*Directions for this task*: Repeat the records. Each line must match exactly.
Data under study START
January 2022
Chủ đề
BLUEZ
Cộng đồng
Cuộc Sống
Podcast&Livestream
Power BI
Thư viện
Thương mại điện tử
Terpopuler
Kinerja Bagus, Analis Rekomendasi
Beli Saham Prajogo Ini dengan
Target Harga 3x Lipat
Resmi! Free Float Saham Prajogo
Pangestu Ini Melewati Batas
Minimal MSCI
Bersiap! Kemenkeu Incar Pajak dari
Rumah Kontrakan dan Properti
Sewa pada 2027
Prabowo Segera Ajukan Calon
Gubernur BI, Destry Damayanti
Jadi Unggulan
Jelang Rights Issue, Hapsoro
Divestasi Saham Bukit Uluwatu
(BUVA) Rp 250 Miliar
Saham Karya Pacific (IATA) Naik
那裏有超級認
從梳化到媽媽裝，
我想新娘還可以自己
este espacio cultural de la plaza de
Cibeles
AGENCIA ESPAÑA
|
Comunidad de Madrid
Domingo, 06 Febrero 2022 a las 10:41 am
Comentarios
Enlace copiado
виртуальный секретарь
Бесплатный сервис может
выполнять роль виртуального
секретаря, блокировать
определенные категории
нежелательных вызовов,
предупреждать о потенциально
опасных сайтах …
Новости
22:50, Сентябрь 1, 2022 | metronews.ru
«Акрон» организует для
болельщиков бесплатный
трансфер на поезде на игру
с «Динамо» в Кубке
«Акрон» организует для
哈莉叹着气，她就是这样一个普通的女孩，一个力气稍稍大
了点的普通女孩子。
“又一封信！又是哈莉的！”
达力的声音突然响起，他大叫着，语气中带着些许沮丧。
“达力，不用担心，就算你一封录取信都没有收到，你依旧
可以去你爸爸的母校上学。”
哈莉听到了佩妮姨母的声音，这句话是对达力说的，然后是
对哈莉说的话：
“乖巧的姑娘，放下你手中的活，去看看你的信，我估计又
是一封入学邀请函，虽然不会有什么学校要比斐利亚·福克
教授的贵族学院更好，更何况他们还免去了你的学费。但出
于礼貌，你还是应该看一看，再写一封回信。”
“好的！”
Data under study END
*Output for this exercise*:
January 2022
Chủ đề
BLUEZ
Cộng đồng
Cuộc Sống
Podcast&Livestream
Power BI
Thư viện
Thương mại điện tử
Terpopuler
Kinerja Bagus, Analis Rekomendasi
Beli Saham Prajogo Ini dengan
Target Harga 3x Lipat
Resmi! Free Float Saham Prajogo
Pangestu Ini Melewati Batas
Minimal MSCI
Bersiap! Kemenkeu Incar Pajak dari
Rumah Kontrakan dan Properti
Sewa pada 2027
Prabowo Segera Ajukan Calon
Gubernur BI, Destry Damayanti
Jadi Unggulan
Jelang Rights Issue, Hapsoro
Divestasi Saham Bukit Uluwatu
(BUVA) Rp 250 Miliar
Saham Karya Pacific (IATA) Naik
那裏有超級認
從梳化到媽媽裝，
我想新娘還可以自己
este espacio cultural de la plaza de
Cibeles
AGENCIA ESPAÑA
|
Comunidad de Madrid
Domingo, 06 Febrero 2022 a las 10:41 am
Comentarios
Enlace copiado
виртуальный секретарь
Бесплатный сервис может
выполнять роль виртуального
секретаря, блокировать
определенные категории
нежелательных вызовов,
предупреждать о потенциально
опасных сайтах …
Новости
22:50, Сентябрь 1, 2022 | metronews.ru
«Акрон» организует для
болельщиков бесплатный
трансфер на поезде на игру
с «Динамо» в Кубке
«Акрон» организует для
哈莉叹着气，她就是这样一个普通的女孩，一个力气稍稍大
了点的普通女孩子。
“又一封信！又是哈莉的！”
达力的声音突然响起，他大叫着，语气中带着些许沮丧。
“达力，不用担心，就算你一封录取信都没有收到，你依旧
可以去你爸爸的母校上学。”
哈莉听到了佩妮姨母的声音，这句话是对达力说的，然后是
对哈莉说的话：
“乖巧的姑娘，放下你手中的活，去看看你的信，我估计又
是一封入学邀请函，虽然不会有什么学校要比斐利亚·福克
教授的贵族学院更好，更何况他们还免去了你的学费。但出
于礼貌，你还是应该看一看，再写一封回信。”
“好的！”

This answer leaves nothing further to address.